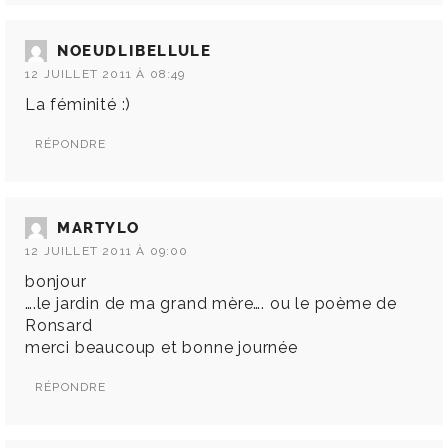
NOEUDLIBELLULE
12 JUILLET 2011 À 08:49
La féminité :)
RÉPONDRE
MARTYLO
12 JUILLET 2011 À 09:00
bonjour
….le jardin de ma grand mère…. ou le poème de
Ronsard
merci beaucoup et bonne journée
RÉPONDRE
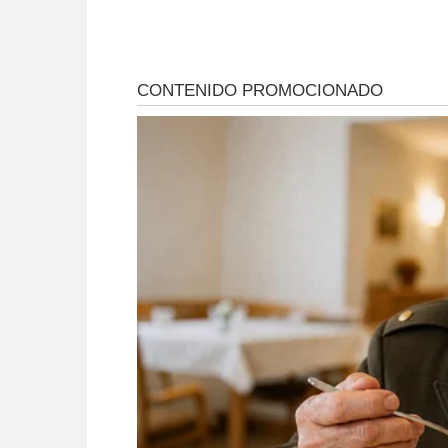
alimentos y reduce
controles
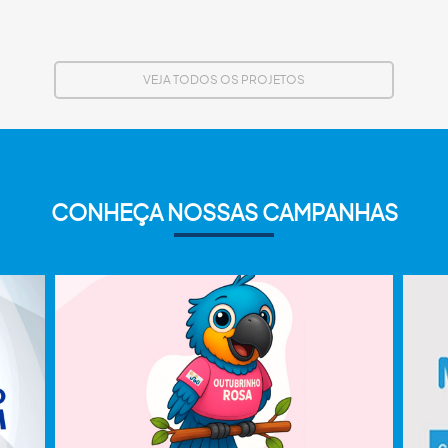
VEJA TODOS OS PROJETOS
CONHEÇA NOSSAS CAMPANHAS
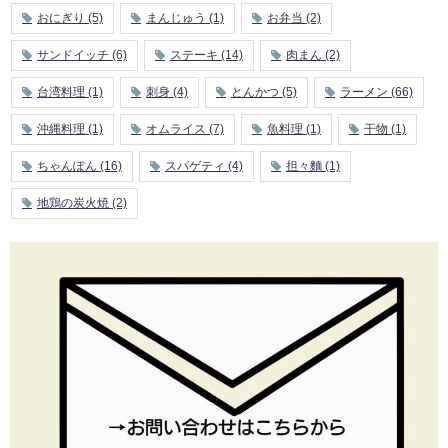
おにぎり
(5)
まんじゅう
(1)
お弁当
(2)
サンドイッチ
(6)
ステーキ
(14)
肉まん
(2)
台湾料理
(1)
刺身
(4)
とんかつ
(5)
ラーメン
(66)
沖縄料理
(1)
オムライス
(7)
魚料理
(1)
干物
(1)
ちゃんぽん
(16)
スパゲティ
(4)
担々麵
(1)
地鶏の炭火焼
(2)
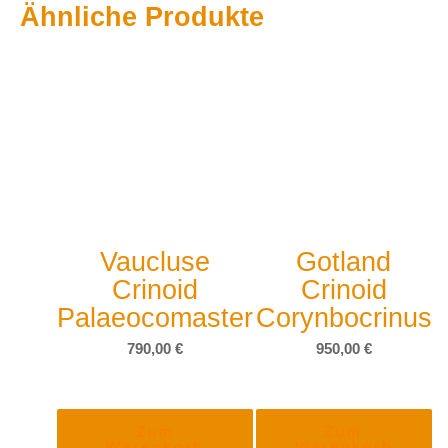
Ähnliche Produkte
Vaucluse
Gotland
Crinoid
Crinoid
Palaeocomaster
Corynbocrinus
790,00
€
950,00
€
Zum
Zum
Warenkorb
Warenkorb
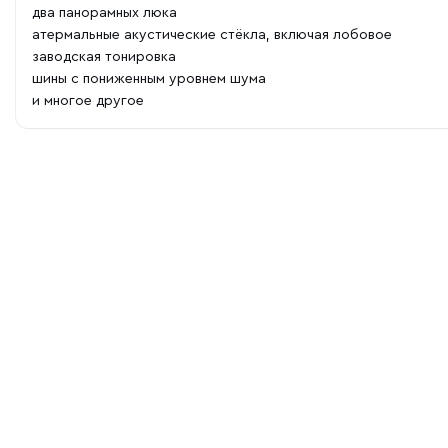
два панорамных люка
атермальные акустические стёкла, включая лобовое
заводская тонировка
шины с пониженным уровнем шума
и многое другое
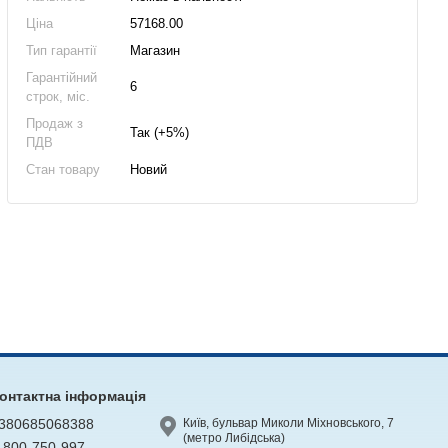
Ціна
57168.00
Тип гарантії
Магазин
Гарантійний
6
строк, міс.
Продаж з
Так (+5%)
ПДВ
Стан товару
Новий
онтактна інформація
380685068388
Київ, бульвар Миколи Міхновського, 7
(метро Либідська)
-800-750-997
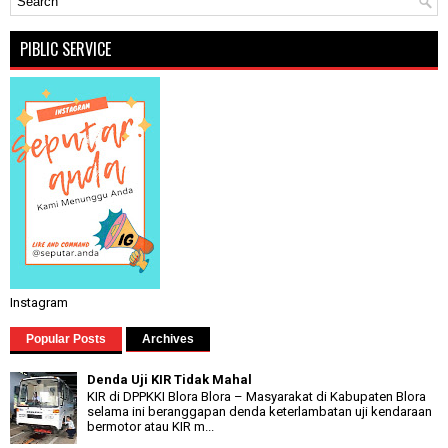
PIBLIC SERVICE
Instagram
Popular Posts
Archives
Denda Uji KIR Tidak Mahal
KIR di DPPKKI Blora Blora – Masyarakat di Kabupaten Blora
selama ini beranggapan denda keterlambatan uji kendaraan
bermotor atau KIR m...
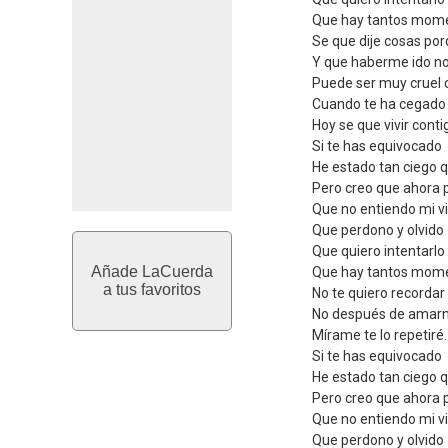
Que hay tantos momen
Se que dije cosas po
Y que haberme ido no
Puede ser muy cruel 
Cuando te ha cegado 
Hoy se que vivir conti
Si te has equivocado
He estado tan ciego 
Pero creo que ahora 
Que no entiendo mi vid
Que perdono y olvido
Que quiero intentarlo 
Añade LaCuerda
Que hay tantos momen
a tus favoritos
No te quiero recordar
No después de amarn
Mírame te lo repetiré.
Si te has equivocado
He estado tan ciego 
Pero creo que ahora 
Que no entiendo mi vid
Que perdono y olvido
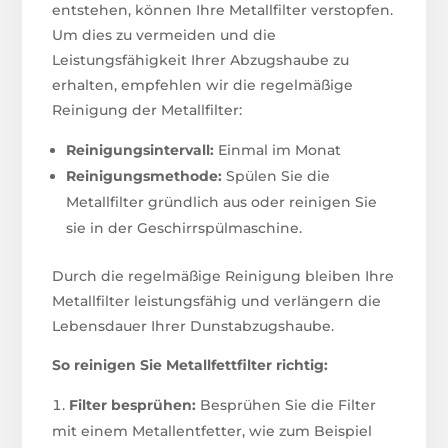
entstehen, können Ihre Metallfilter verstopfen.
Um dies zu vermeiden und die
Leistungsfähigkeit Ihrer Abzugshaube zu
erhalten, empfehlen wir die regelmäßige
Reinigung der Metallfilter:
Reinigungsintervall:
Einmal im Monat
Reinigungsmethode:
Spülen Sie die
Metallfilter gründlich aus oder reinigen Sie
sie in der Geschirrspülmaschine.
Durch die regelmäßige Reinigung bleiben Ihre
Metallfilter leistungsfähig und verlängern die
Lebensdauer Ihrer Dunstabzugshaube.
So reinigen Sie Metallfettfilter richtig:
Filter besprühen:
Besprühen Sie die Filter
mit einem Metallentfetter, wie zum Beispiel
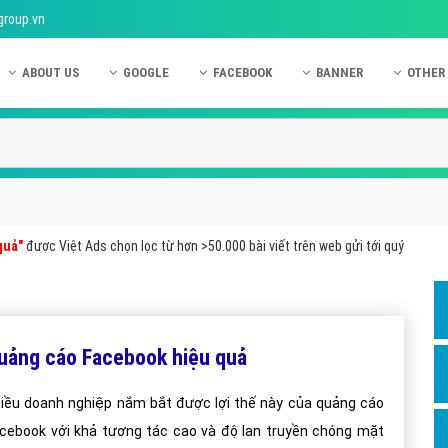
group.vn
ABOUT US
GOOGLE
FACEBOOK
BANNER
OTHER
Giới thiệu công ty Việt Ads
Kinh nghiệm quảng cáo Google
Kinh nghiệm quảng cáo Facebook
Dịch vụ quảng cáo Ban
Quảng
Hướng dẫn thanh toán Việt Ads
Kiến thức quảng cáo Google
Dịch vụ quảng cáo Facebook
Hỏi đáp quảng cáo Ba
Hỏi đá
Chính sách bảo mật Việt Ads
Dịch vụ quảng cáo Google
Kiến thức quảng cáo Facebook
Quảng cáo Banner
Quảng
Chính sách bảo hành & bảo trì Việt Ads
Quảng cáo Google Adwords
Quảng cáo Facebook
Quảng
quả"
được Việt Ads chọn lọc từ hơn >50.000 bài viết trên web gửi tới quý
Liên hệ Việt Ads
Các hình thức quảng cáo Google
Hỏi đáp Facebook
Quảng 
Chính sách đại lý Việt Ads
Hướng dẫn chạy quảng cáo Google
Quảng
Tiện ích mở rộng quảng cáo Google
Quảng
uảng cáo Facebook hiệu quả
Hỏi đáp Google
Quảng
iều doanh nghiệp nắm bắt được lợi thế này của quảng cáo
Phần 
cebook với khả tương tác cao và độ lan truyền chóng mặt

---

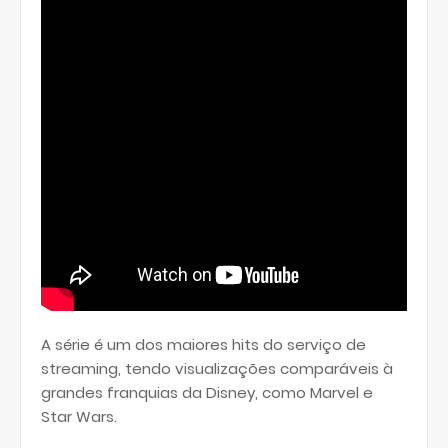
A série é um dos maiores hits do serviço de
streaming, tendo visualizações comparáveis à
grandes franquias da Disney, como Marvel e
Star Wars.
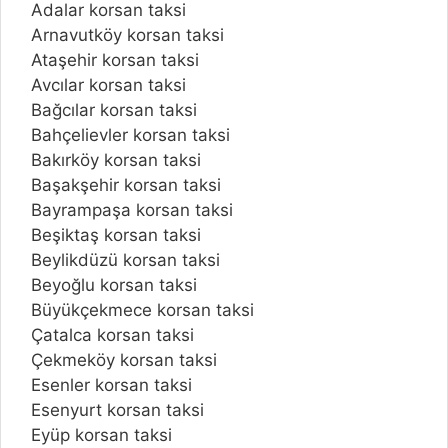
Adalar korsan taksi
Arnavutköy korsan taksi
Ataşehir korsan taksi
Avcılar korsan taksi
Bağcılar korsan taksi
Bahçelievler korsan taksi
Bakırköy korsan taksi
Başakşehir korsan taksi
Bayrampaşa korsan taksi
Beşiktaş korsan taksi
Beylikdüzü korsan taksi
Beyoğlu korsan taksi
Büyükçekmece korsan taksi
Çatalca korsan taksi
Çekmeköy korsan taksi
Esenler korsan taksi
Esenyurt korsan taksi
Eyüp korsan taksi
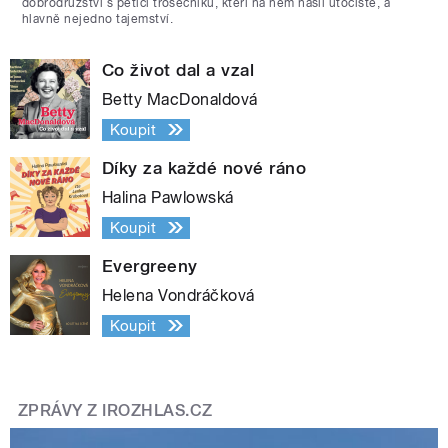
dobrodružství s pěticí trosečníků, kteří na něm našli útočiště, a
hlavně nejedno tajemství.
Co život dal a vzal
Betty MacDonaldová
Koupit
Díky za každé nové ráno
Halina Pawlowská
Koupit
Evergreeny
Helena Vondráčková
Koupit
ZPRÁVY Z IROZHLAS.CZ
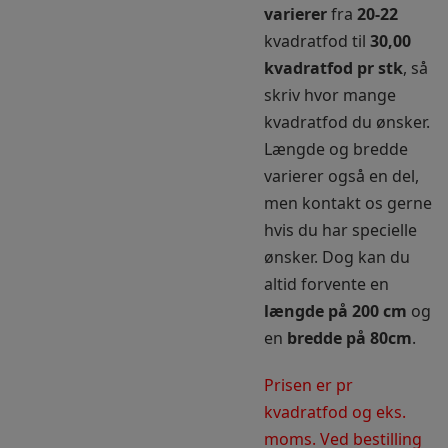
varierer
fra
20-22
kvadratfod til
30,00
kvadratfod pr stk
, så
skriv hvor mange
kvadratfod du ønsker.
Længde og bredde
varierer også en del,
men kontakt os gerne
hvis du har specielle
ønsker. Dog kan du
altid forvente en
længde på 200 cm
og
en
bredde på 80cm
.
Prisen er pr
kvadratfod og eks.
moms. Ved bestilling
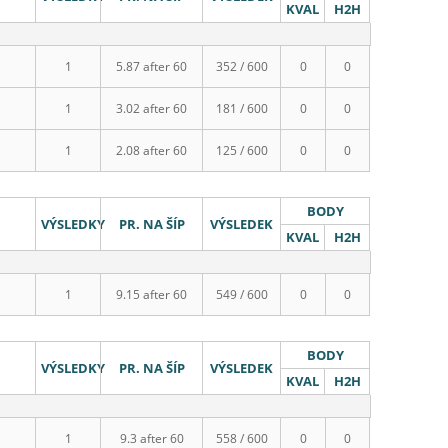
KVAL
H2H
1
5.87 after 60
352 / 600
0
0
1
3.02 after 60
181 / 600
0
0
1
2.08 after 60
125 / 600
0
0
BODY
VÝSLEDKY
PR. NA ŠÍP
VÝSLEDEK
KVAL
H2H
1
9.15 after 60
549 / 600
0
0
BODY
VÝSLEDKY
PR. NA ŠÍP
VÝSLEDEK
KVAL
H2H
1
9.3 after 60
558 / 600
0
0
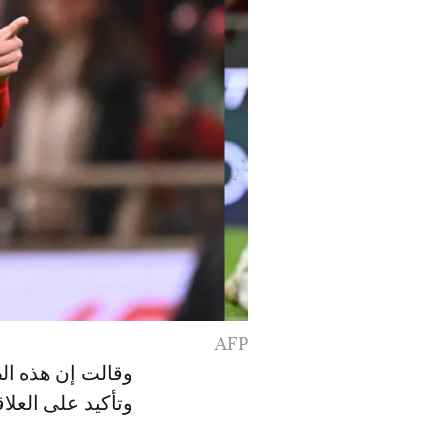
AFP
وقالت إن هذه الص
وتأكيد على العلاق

## [HOW TO COMPLETE THIS TASK]
Find the line with "So reinigen Sie" in the entries above. Set down exactly every line from it up to and including the line with "cebook với khả", images excluded.

## [RESULT OF THIS TASK]
So reinigen Sie Metallfettfilter richtig:
Filter besprühen:
Besprühen Sie die Filter
mit einem Metallentfetter, wie zum Beispiel
group.vn
ABOUT US
GOOGLE
FACEBOOK
BANNER
OTHER
Giới thiệu công ty Việt Ads
Kinh nghiệm quảng cáo Google
Kinh nghiệm quảng cáo Facebook
Dịch vụ quảng cáo Ban
Quảng
Hướng dẫn thanh toán Việt Ads
Kiến thức quảng cáo Google
Dịch vụ quảng cáo Facebook
Hỏi đáp quảng cáo Ba
Hỏi đá
Chính sách bảo mật Việt Ads
Dịch vụ quảng cáo Google
Kiến thức quảng cáo Facebook
Quảng cáo Banner
Quảng
Chính sách bảo hành & bảo trì Việt Ads
Quảng cáo Google Adwords
Quảng cáo Facebook
Quảng
quả"
được Việt Ads chọn lọc từ hơn >50.000 bài viết trên web gửi tới quý
Liên hệ Việt Ads
Các hình thức quảng cáo Google
Hỏi đáp Facebook
Quảng 
Chính sách đại lý Việt Ads
Hướng dẫn chạy quảng cáo Google
Quảng
Tiện ích mở rộng quảng cáo Google
Quảng
uảng cáo Facebook hiệu quả
Hỏi đáp Google
Quảng
iều doanh nghiệp nắm bắt được lợi thế này của quảng cáo
Phần 
cebook với khả tương tác cao và độ lan truyền chóng mặt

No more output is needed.